Using the simplex algorithm, the fitted parameters are:

{23.61, 32.82, 446.44, 0.7892, 55.09, -0.00108}.

The data, initial curve and fitted curve are shown in the following Fig.4. And it can be seen that the fitted parameters enable the model to match the data very well, although the starting curve is far from the data. If the covariance of the fitted parameters is a must, there are a few ways to get it. i.e., one way is to assume asymptotic normality of the error and calculate the Hessian matrix; another way is to assume no particular distribution function, but repeatedly sample a portion of the measurement data to carry out the nlsq-fit, which is called bootstrap method. Calculating the covariance of the fitted parameters is out of the scope of this article.

## Source code and flowchart

In the attachment of this article, source code, make file is provided. The platform is ubuntu, g++ 4.2.4. i use STL and only standard C++, so the code is portable. The simplex fitting method is called BT::Simplex, there are illustration and examples on how to use the BT::Simplex method. All the above plots are generated based upon the output results from BT::Simplex. Finally, i'd like to share with you a graph showing the algorithm flowchart. Thanks for your reading!

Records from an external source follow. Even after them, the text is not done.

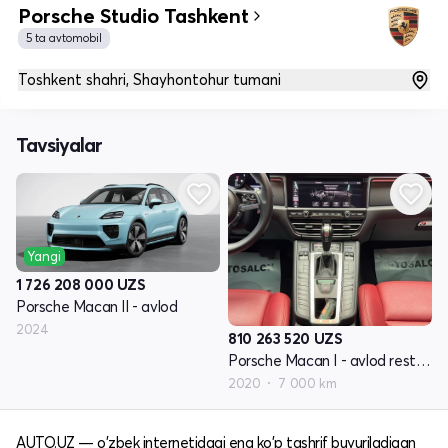
Porsche Studio Tashkent
5 ta avtomobil
Toshkent shahri, Shayhontohur tumani
Tavsiyalar
Yangi
1 726 208 000
UZS
Porsche Macan II - avlod
2024
810 263 520
UZS
Porsche Macan I - avlod restyling
2020
7 000 km
AUTO.UZ — o'zbek internetidagi eng ko'p tashrif buyuriladigan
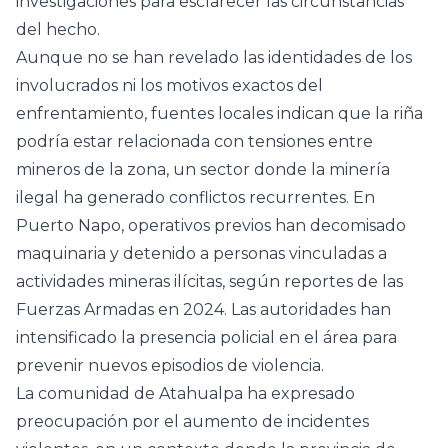
investigaciones para esclarecer las circunstancias
del hecho.
Aunque no se han revelado las identidades de los
involucrados ni los motivos exactos del
enfrentamiento, fuentes locales indican que la riña
podría estar relacionada con tensiones entre
mineros de la zona, un sector donde la minería
ilegal ha generado conflictos recurrentes. En
Puerto Napo, operativos previos han decomisado
maquinaria y detenido a personas vinculadas a
actividades mineras ilícitas, según reportes de las
Fuerzas Armadas en 2024. Las autoridades han
intensificado la presencia policial en el área para
prevenir nuevos episodios de violencia.
La comunidad de Atahualpa ha expresado
preocupación por el aumento de incidentes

[1]Nelder, J.A., and Mead, R. 1965, "A simplex Method for Function Minimization", Computer Journal, Vol. 7, pp. 308-313.

Addendum

The function BT::Simplex in the source code can be further optimized, such like taking const& rather than a copy, -O3 can be turned on in the makefile for release mode, etc. But these optimization is not the main topic of this article and any suggestions on the improvements is welcome. Thanks.